At the same time, improving demand from overseas and a pickup in business investment on new equipment may keep benefiting American manufacturers like Alcoa Inc., helping support the Economists forecast production would increase 0.2 percent, according to the median of 63 projections in a Bloomberg News survey. Estimates ranged from a decrease of 0.3 percent to a gain of 0.4 percent. The drop followed an unrevised 0.2 percent gain in August.
Industrial Production Release


Inquiring minds are interested in the Industrial Production Release details. Final products and consumer goods were both down for the second consecutive month. With the collapse in housing and the stimulus money pretty much spent, I expect further weakening of all the major market group components. The only positives in the report this month are mining and business equipment, with the latter weakening rapidly.

Industrial Production


In percentage terms the bounce in industrial production looks impressive. In actual terms it looks pretty feeble. Note that industrial production collapsed to 1998 lows at the bottom of the recession, taking back an unprecedented 11 years worth of gains. In spite of the huge bounce from the bottom in percentage terms, Industrial production is barely above the level reached in 2000.

Business Inventories


Note the impressive drop in business inventories. In percentage terms the rebound looks good, but only in percentage terms, not real terms. Moreover, the important point is that inventory replenishment is nearly over. Looking ahead, production will be more in line with actual final demand, and that demand looks both weak and weakening. Look for 3rd quarter GDP to surprise to the downside.

Fed Is Spooked

I believe this is what has the Fed spooked. Yet, spooked or not, the Demographic Pendulum is in Motion.

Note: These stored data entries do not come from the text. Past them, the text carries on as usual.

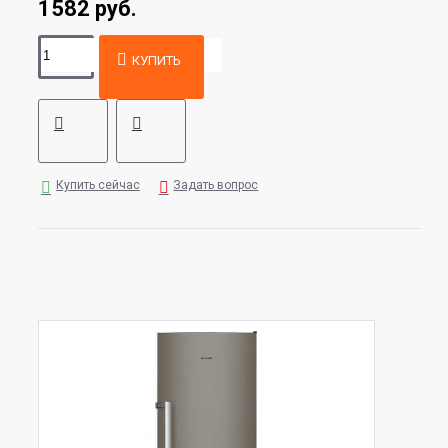
1582 руб.
КУПИТЬ
Купить сейчас
Задать вопрос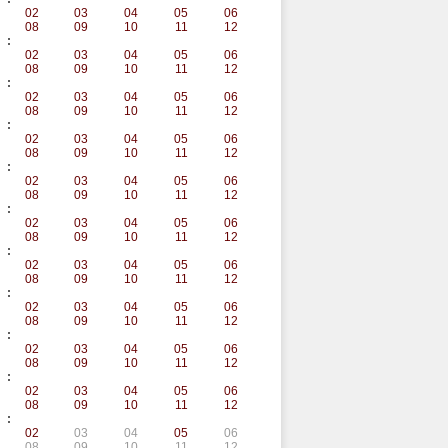
02
03
04
05
06
08
09
10
11
12
:
02
03
04
05
06
08
09
10
11
12
:
02
03
04
05
06
08
09
10
11
12
:
02
03
04
05
06
08
09
10
11
12
:
02
03
04
05
06
08
09
10
11
12
:
02
03
04
05
06
08
09
10
11
12
:
02
03
04
05
06
08
09
10
11
12
:
02
03
04
05
06
08
09
10
11
12
:
02
03
04
05
06
08
09
10
11
12
:
02
03
04
05
06
08
09
10
11
12
:
02
03
04
05
06
08
09
10
11
12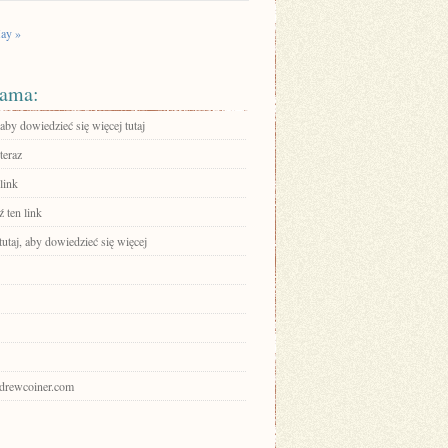
ay »
ama:
 aby dowiedzieć się więcej tutaj
teraz
link
 ten link
tutaj, aby dowiedzieć się więcej
andrewcoiner.com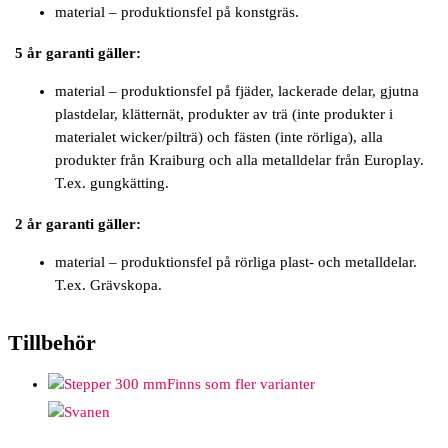
material – produktionsfel på konstgräs.
5 år garanti gäller:
material – produktionsfel på fjäder, lackerade delar, gjutna
plastdelar, klätternät, produkter av trä (inte produkter i
materialet wicker/pilträ) och fästen (inte rörliga), alla
produkter från Kraiburg och alla metalldelar från Europlay.
T.ex. gungkätting.
2 år garanti gäller:
material – produktionsfel på rörliga plast- och metalldelar.
T.ex. Grävskopa.
Tillbehör
Finns som fler varianter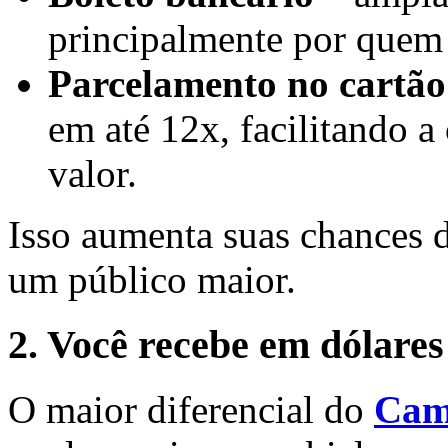
principalmente por quem 
Parcelamento no cartão 
em até 12x, facilitando 
valor.
Isso aumenta suas chances d
um público maior.
2. Você recebe em dólare
O maior diferencial do
Cam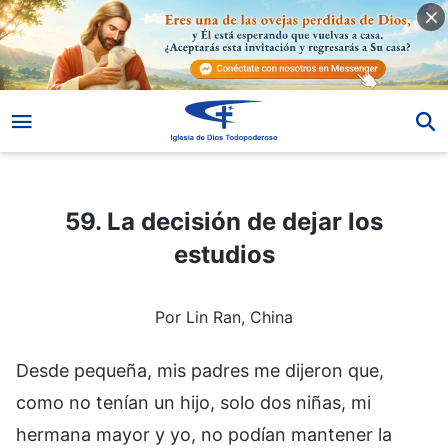
59. La decisión de dejar los estudios
59. La decisión de dejar los
estudios
Por Lin Ran, China
Desde pequeña, mis padres me dijeron que,
como no tenían un hijo, solo dos niñas, mi
hermana mayor y yo, no podían mantener la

Demographic Pendulum In Motion

Few understand the deflationary impacts of the entire gamut of trends that is playing out, or the stress these trends place on families. It is futile to fight changing social trends, but that has not stopped the Fed with reckless proposals on top of reckless proposals. Please see Inflation Targeting Proposal an Exercise in Blazing Stupidity; Fed Fools Itself for more details.

As I stated in June of 2008, we are now on the back side of 'peak consumption' and Peak Credit. Regardless of what Bernanke and the Fed does, the
demographic pendulum is in motion. There is no going back.
Once attitudes hit extreme then reverse, there is nothing the Fed or anyone else can do about it.